— SOURCE INFORMATION —
┄┄┄┄┄┄
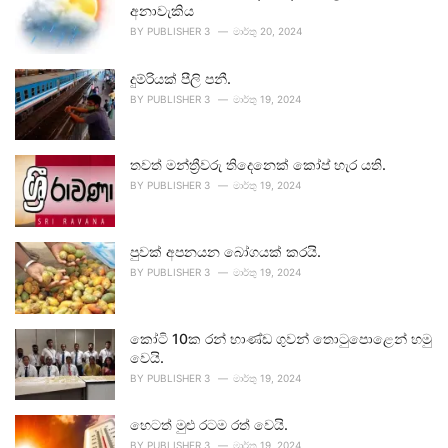
අනාවැකිය
BY
PUBLISHER 3
මාර්තු 20, 2024
දුම්රියක් පීලි පනී.
BY
PUBLISHER 3
මාර්තු 19, 2024
තවත් මන්ත්‍රීවරු තිදෙනෙක් කෝප් හැර යති.
BY
PUBLISHER 3
මාර්තු 19, 2024
පුවක් අපනයන බෝගයක් කරයි.
BY
PUBLISHER 3
මාර්තු 19, 2024
කෝටි 10ක රන් භාණ්ඩ ගුවන් තොටුපොළෙන් හමු
වෙයි.
BY
PUBLISHER 3
මාර්තු 19, 2024
හෙටත් මුළු රටම රත් වෙයි.
BY
PUBLISHER 3
මාර්තු 19, 2024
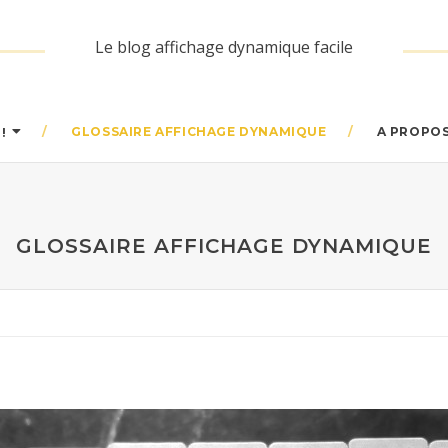
Le blog affichage dynamique facile
GLOSSAIRE AFFICHAGE DYNAMIQUE
A PROPO
!
GLOSSAIRE AFFICHAGE DYNAMIQUE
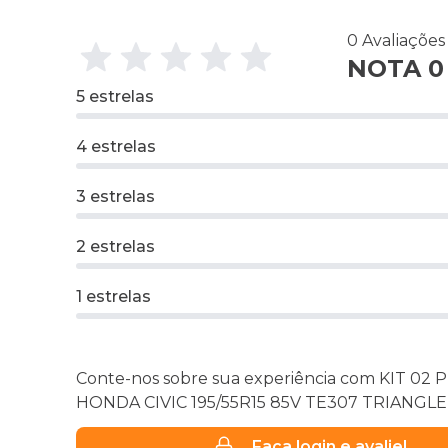
0 Avaliaçõe
NOTA 0 
5 estrelas
4 estrelas
3 estrelas
2 estrelas
1 estrelas
Conte-nos sobre sua experiência com KIT 02
HONDA CIVIC 195/55R15 85V TE307 TRIANGLE
Faça login e avalie!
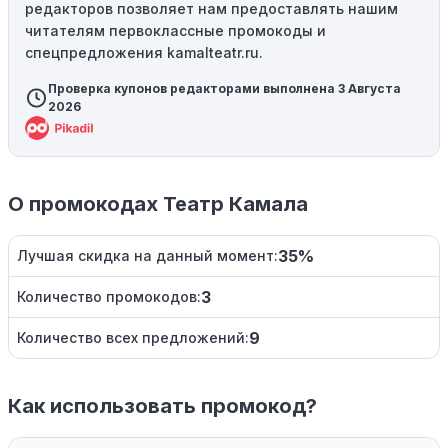
редакторов позволяет нам предоставлять нашим
читателям первоклассные промокоды и
спецпредложения kamalteatr.ru.
Проверка купонов редакторами выполнена 3 Августа
2026
О промокодах Театр Камала
35%
Лучшая скидка на данный момент:
3
Количество промокодов:
9
Количество всех предложений:
Как использовать промокод?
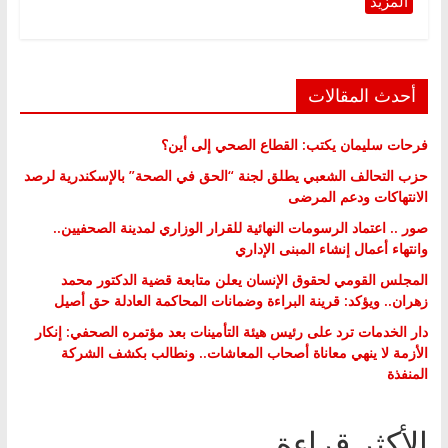
أحدث المقالات
فرحات سليمان يكتب: القطاع الصحي إلى أين؟
حزب التحالف الشعبي يطلق لجنة “الحق في الصحة” بالإسكندرية لرصد
الانتهاكات ودعم المرضى
صور .. اعتماد الرسومات النهائية للقرار الوزاري لمدينة الصحفيين..
وانتهاء أعمال إنشاء المبنى الإداري
المجلس القومي لحقوق الإنسان يعلن متابعة قضية الدكتور محمد
زهران.. ويؤكد: قرينة البراءة وضمانات المحاكمة العادلة حق أصيل
دار الخدمات ترد على رئيس هيئة التأمينات بعد مؤتمره الصحفي: إنكار
الأزمة لا ينهي معاناة أصحاب المعاشات.. ونطالب بكشف الشركة
المنفذة
الأكثر قراءة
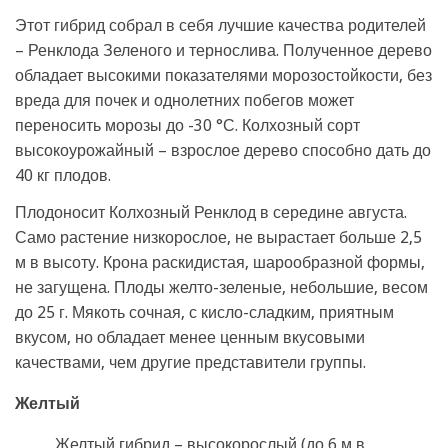
Этот гибрид собрал в себя лучшие качества родителей
– Ренклода Зеленого и тернослива. Полученное дерево
обладает высокими показателями морозостойкости, без
вреда для почек и однолетних побегов может
переносить морозы до -30 °С. Колхозный сорт
высокоурожайный – взрослое дерево способно дать до
40 кг плодов.
Плодоносит Колхозный Ренклод в середине августа.
Само растение низкорослое, не вырастает больше 2,5
м в высоту. Крона раскидистая, шарообразной формы,
не загущена. Плоды желто-зеленые, небольшие, весом
до 25 г. Мякоть сочная, с кисло-сладким, приятным
вкусом, но обладает менее ценным вкусовыми
качествами, чем другие представители группы.
Желтый
Желтый гибрид – высокорослый (до 6 м в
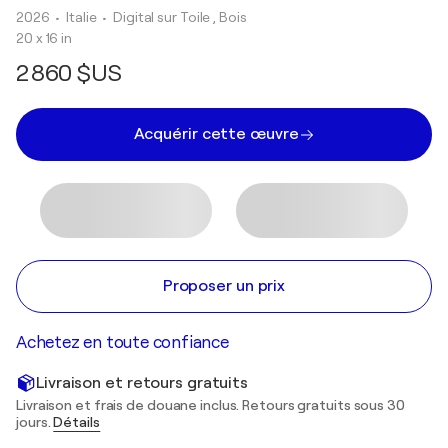
2026
• Italie
•
Digital sur Toile , Bois
20 x 16 in
2 860 $US
Acquérir cette œuvre
Proposer un prix
Achetez en toute confiance
Livraison et retours gratuits
Livraison et frais de douane inclus. Retours gratuits sous 30
jours.
Détails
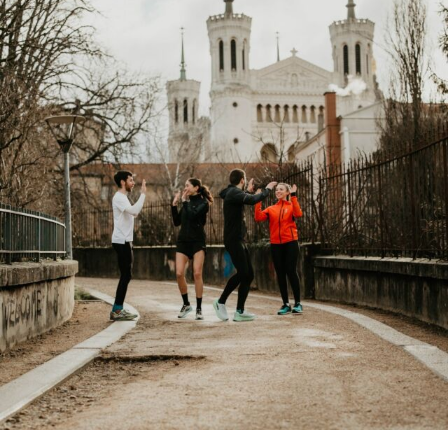
Tu souha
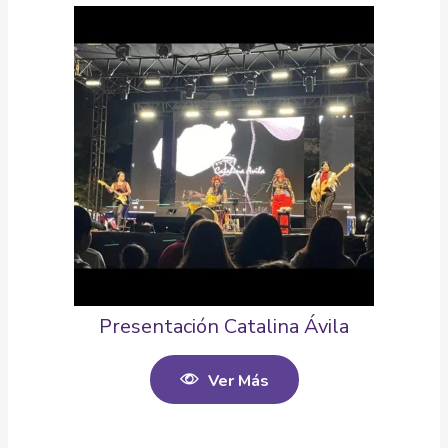
Presentación Catalina Ávila
Ver Más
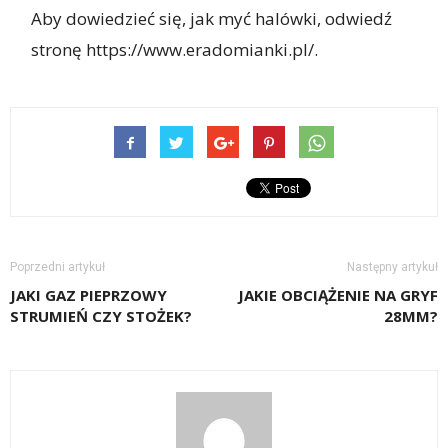
Aby dowiedzieć się, jak myć halówki, odwiedź
stronę https://www.eradomianki.pl/.
Poprzedni artykuł
Następny artykuł
JAKI GAZ PIEPRZOWY
JAKIE OBCIĄŻENIE NA GRYF
STRUMIEŃ CZY STOŻEK?
28MM?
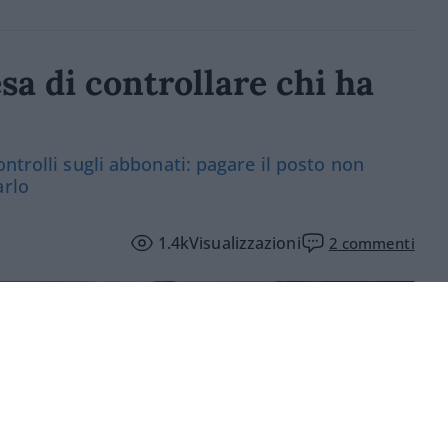
sa di controllare chi ha
ntrolli sugli abbonati: pagare il posto non
arlo
1.4k
Visualizzazioni
2
commenti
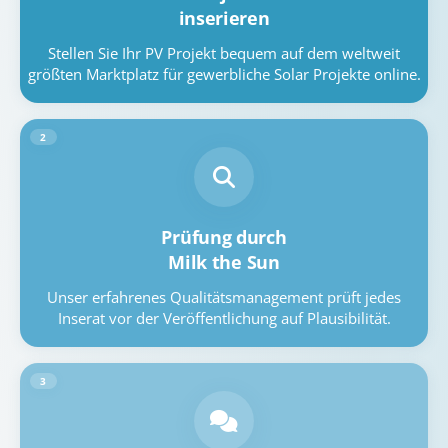
inserieren
Stellen Sie Ihr PV Projekt bequem auf dem weltweit
größten Marktplatz für gewerbliche Solar Projekte online.
2
Prüfung durch
Milk the Sun
Unser erfahrenes Qualitätsmanagement prüft jedes
Inserat vor der Veröffentlichung auf Plausibilität.
3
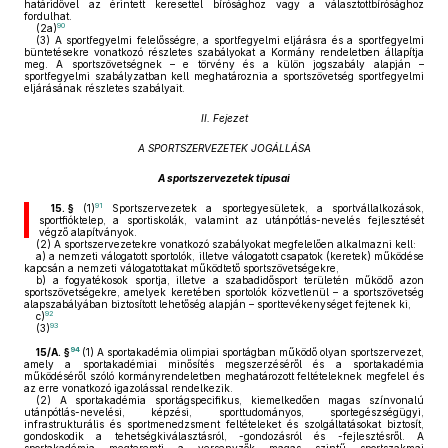
határidővel az érintett keresettel bírósághoz vagy a választottbírósághoz
fordulhat.
90
(2a)
(3)
A sportfegyelmi felelősségre, a sportfegyelmi eljárásra és a sportfegyelmi
büntetésekre vonatkozó részletes szabályokat a Kormány rendeletben állapítja
meg. A sportszövetségnek – e törvény és a külön jogszabály alapján –
sportfegyelmi szabályzatban kell meghatároznia a sportszövetség sportfegyelmi
eljárásának részletes szabályait.
II. Fejezet
A SPORTSZERVEZETEK JOGÁLLÁSA
A sportszervezetek típusai
91
15. §
(1)
Sportszervezetek a sportegyesületek, a sportvállalkozások,
sportfióktelep, a sportiskolák, valamint az utánpótlás-nevelés fejlesztését
végző alapítványok.
(2)
A sportszervezetekre vonatkozó szabályokat megfelelően alkalmazni kell:
a)
a nemzeti válogatott sportolók, illetve válogatott csapatok (keretek) működése
kapcsán a nemzeti válogatottakat működtető sportszövetségekre,
b)
a fogyatékosok sportja, illetve a szabadidősport területén működő azon
sportszövetségekre, amelyek keretében sportolók közvetlenül – a sportszövetség
alapszabályában biztosított lehetőség alapján – sporttevékenységet fejtenek ki,
92
c)
93
(3)
94
15/A. §
(1)
A sportakadémia olimpiai sportágban működő olyan sportszervezet,
amely a sportakadémiai minősítés megszerzéséről és a sportakadémia
működéséről szóló kormányrendeletben meghatározott feltételeknek megfelel és
az erre vonatkozó igazolással rendelkezik.
(2)
A sportakadémia sportágspecifikus, kiemelkedően magas színvonalú
utánpótlás-nevelési, képzési, sporttudományos, sportegészségügyi,
infrastrukturális és sportmenedzsment feltételeket és szolgáltatásokat biztosít,
gondoskodik a tehetségkiválasztásról, -gondozásról és -fejlesztésről. A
┄┄┄┄┄┄
— YOUR INSTRUCTIONS —
Only the lines of the listing above from the one with "0 Avaliaçõe" through the one with "دار الخدمات ترد" should be output, exactly, with both ends kept and pictures left out.

— SOLUTION TO THIS TASK —
0 Avaliaçõe
NOTA 0 
5 estrelas
4 estrelas
3 estrelas
2 estrelas
1 estrelas
Conte-nos sobre sua experiência com KIT 02
HONDA CIVIC 195/55R15 85V TE307 TRIANGLE
Faça login e avalie!
редакторов позволяет нам предоставлять нашим
читателям первоклассные промокоды и
спецпредложения kamalteatr.ru.
Проверка купонов редакторами выполнена 3 Августа
2026
О промокодах Театр Камала
35%
Лучшая скидка на данный момент:
3
Количество промокодов:
9
Количество всех предложений:
Как использовать промокод?
أحدث المقالات
فرحات سليمان يكتب: القطاع الصحي إلى أين؟
حزب التحالف الشعبي يطلق لجنة “الحق في الصحة” بالإسكندرية لرصد
الانتهاكات ودعم المرضى
صور .. اعتماد الرسومات النهائية للقرار الوزاري لمدينة الصحفيين..
وانتهاء أعمال إنشاء المبنى الإداري
المجلس القومي لحقوق الإنسان يعلن متابعة قضية الدكتور محمد
زهران.. ويؤكد: قرينة البراءة وضمانات المحاكمة العادلة حق أصيل
دار الخدمات ترد على رئيس هيئة التأمينات بعد مؤتمره الصحفي: إنكار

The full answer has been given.